• **ACTION ITEM**: Among the records below, the line containing "The image size is (411, 2576)." marks the start. Output it and all lines after it exactly.

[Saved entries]
= Beginning of Section =
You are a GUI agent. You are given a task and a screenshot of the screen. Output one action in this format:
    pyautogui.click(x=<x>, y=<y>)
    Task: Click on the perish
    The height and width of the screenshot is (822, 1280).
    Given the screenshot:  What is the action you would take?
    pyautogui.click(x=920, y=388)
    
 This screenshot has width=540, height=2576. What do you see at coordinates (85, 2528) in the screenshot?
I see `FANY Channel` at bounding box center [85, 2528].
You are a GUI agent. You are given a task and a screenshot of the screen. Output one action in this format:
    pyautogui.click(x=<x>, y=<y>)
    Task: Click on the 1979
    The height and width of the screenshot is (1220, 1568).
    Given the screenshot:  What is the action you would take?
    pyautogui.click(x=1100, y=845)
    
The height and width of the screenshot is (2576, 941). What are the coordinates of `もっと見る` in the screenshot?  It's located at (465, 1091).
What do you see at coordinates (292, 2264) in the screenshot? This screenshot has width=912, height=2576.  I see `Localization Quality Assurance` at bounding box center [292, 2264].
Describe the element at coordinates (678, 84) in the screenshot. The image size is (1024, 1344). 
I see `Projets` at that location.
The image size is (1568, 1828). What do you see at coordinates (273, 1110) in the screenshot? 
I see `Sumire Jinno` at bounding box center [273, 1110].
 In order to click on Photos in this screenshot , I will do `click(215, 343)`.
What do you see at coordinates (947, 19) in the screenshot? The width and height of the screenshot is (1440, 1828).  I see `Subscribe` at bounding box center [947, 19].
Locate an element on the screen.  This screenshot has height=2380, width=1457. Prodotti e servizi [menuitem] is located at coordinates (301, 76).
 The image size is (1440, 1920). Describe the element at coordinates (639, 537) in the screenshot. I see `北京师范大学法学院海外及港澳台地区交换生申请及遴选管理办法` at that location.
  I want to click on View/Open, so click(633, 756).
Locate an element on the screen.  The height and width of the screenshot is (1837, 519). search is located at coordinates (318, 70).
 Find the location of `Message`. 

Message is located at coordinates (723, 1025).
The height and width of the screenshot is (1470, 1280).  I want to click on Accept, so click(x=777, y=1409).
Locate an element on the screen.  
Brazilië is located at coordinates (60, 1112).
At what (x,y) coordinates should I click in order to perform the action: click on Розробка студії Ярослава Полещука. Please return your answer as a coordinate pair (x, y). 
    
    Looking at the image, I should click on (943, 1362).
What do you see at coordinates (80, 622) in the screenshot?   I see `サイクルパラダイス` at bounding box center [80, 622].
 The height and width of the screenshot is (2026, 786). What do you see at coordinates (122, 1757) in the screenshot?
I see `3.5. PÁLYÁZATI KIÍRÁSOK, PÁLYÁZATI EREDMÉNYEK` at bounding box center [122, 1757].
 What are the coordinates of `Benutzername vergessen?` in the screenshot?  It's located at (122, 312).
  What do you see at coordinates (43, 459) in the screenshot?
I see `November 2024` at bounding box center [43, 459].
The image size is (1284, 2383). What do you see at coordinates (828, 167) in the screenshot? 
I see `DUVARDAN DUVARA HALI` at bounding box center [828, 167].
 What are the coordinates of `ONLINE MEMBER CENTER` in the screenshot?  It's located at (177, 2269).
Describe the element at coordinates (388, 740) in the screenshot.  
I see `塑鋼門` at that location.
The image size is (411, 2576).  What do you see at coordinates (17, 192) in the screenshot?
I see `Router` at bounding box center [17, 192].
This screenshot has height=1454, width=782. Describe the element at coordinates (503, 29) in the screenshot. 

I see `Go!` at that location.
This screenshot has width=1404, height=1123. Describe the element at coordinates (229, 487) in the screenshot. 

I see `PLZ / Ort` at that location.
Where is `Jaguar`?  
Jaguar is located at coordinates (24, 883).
= End of Section =
• **EXERCISE ANSWER**:
The image size is (411, 2576).  What do you see at coordinates (17, 192) in the screenshot?
I see `Router` at bounding box center [17, 192].
This screenshot has height=1454, width=782. Describe the element at coordinates (503, 29) in the screenshot. 

I see `Go!` at that location.
This screenshot has width=1404, height=1123. Describe the element at coordinates (229, 487) in the screenshot. 

I see `PLZ / Ort` at that location.
Where is `Jaguar`?  
Jaguar is located at coordinates (24, 883).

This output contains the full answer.